Last week we discussed how God spoke to Noah, and told him to “build an ark.”

How that God gave Noah a list of things to do that to us would seem impossible to get done. But, in spite of the enormous tasks that faced Noah…

We read that Noah’s response to what God told him to do was simply… “Thus did he, and so did he”…according to all that God commanded.

Noah was obedient…well, how about our friend Jonah?

3 But Jonah rose up to flee unto Tarshish from the presence of the LORD, and went down to Joppa; and he found a ship going to Tarshish: so he paid the fare thereof, and went down into it, to go with them unto Tarshish from the presence of the LORD.

Unlike Noah, Jonah doesn’t obey. Not only is he disobedient…not only does he decide he is not going to do what God has told him to do…but, he goes the complete opposite direction that God wanted him to go.

Again in vs. 3…

3 But Jonah rose up to flee unto Tarshish from the presence of the LORD, and went down to Joppa; and he found a ship going to Tarshish: so he paid the fare thereof, and went down into it, to go with them unto Tarshish from the presence of the LORD.

Jonah runs to Joppa, which is a city by the sea. He buys a ticket for a ship headed to a place called Tarshish.

Now, Nineveh is this way (NE), and Joppa where Jonah flees to, to catch a boat to Tarshish is that way (SW).

A person couldn’t go in any more of an opposite direction as to what God wanted him to do.

Someone once said… “One’s philosophy is not best expressed in words. It is expressed in the choices one makes.

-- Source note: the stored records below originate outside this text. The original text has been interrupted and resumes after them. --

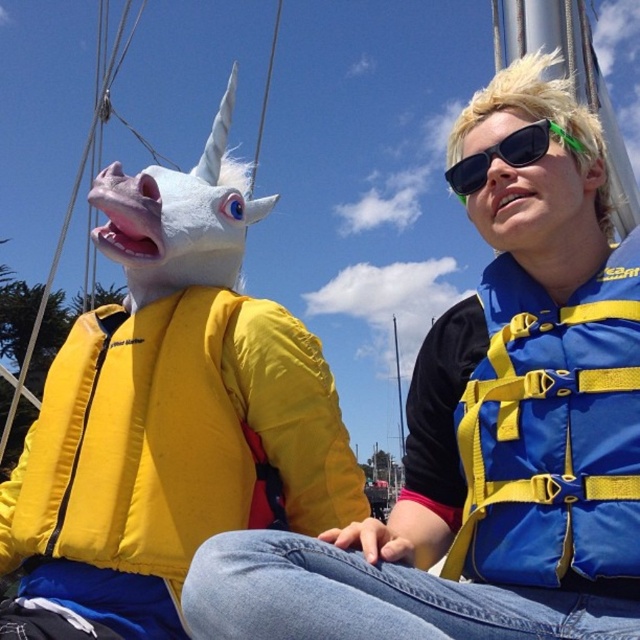 You are a lifeguard who needs to choose a life jacket for a child. The child is 4 feet tall and weighs 50 pounds. You have two options in the image. Which life jacket, the yellow foam life jacket at left or the blue fabric life jacket at right, would you recommend based on their sizes?

The yellow foam life jacket at left has a larger width than the blue fabric life jacket at right, so it would be more suitable for a child who is 4 feet tall and weighs 50 pounds as it provides better buoyancy and support.

You are a photographer trying to capture the blue fabric life jacket at right in your shot. According to the coordinates provided, where should you position your camera to ensure the jacket is centered in the frame?

The blue fabric life jacket at right is located at point 0.673 on the x axis and 0.863 on the y axis, so you should position your camera to center the frame at those coordinates to capture it. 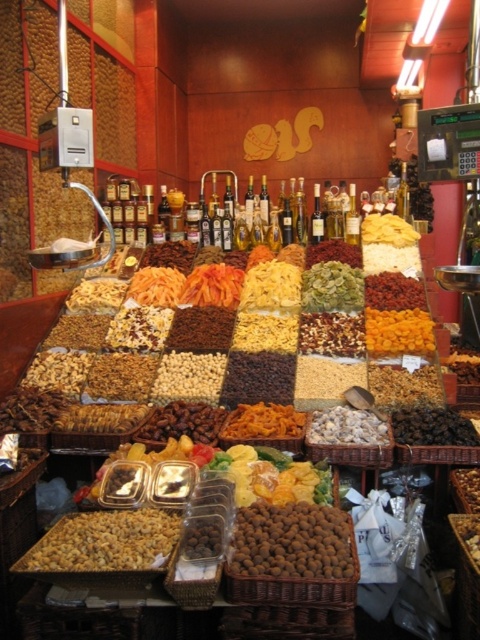 Question: Does dark brown dried fruit at lower right lie behind white matte dried fruits at center?

Choices:
 (A) yes
 (B) no

Answer: (A)

Question: Among these objects, which one is farthest from the camera?

Choices:
 (A) dark brown dried fruit at lower right
 (B) orange dried fruit at center

Answer: (B)

Question: Which object is the closest to the brown textured nuts at center?

Choices:
 (A) brown matte dried fruits at center
 (B) orange dried fruit at center

Answer: (A)

Question: Can you confirm if dark brown dried fruit at lower right is positioned to the left of dark brown dried fruit at center?

Choices:
 (A) no
 (B) yes

Answer: (B)

Question: Is brown matte dried fruits at center thinner than white matte dried fruits at center?

Choices:
 (A) yes
 (B) no

Answer: (B)

Question: Which point is farther to the camera?

Choices:
 (A) white matte dried fruits at center
 (B) dark brown dried fruit at center
 (C) brown crunchy nuts at lower left
 (D) orange dried fruit at center

Answer: (B) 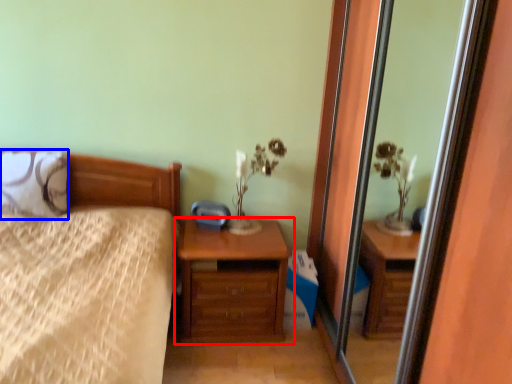 Question: Which of the following is the closest to the observer, chest of drawers (highlighted by a red box) or pillow (highlighted by a blue box)?

Choices:
 (A) chest of drawers
 (B) pillow

Answer: (B) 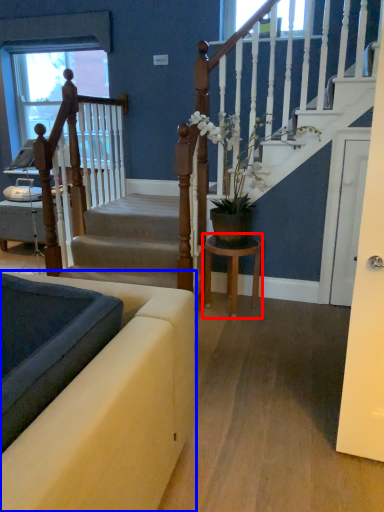 Question: Which object is closer to the camera taking this photo, table (highlighted by a red box) or studio couch (highlighted by a blue box)?

Choices:
 (A) table
 (B) studio couch

Answer: (B) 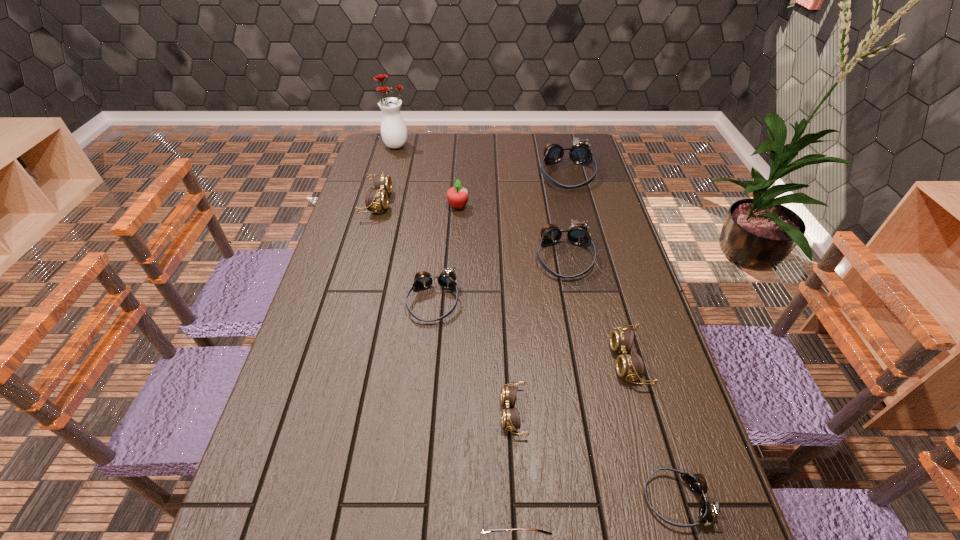 I want to click on goggles situated at the far edge, so tap(580, 153).

The height and width of the screenshot is (540, 960). Find the location of `vase present at the left edge`. vase present at the left edge is located at coordinates (x=393, y=129).

Identify the location of goggles located at the left edge. (377, 199).

Identify the location of object located in the far left corner section of the desktop. This screenshot has width=960, height=540. (393, 129).

You are a GUI agent. You are given a task and a screenshot of the screen. Output one action in this format:
    pyautogui.click(x=<x>, y=<y>)
    Task: Click on the object that is at the far right corner
    
    Given the screenshot: What is the action you would take?
    pyautogui.click(x=580, y=153)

In the long run, we shape our lives and we shape ourselves. The process never ends until we die. And the choices we make are ultimately our responsibility.”

[The words of Eleanor Roosevelt ring true:] Little House on the Freeway, Tim Kimmel, Page 143

Jonah would soon learn a hard lesson about his choices.

But, before we are too hard on Jonah…understand that there is probably a reason that he does not want to go to Nineveh. There is probably a reason why he disregards what God has told him.

What would that reason be?

Why wouldn’t he want to go to Nineveh?

(History of Nineveh)

Nineveh was the capital city of the Assyrian empire. The Assyrians were a rough people who were constantly warring against other countries and people.

They were anti-God, they worshipped and practiced witchcraft, and it has been said that…

Assyria was one of the most brutal nations of the ancient world. They were feared and dreaded by all the peoples of that day.

They used very cruel methods of torture… One of the procedures was to take a man out onto the sands of the desert and bury him up to his neck—nothing but his head would stick out. Then they would put a thong through his tongue and leave him there to die as the hot, penetrating sun would beat down upon his head. It is said that a man would go mad before he died.

… it is said that they were so feared and dreaded that on some occasions an entire town would commit suicide rather than fall into the hands of the brutal Assyrians.

Jonah, obviously may have thus had a reason for why he didn’t want to go to Nineveh. He didn’t want to go, because he didn’t like the people.

They were an evil people…but, this was not any new news that God wasn’t aware of…

Didn’t God tell Jonah in the verse we read earlier… “cry against it; for their wickedness is come up before me.”

God knew how wicked, and hated they were. Jonah may have had this reason for not wanting to go…but, that does not change the fact that God told him to go…

We always have or find a reason why we cannot do what God wants us to do? And, that reason always seem right to us. It sounds like a good decision, based upon a good reason or feeling.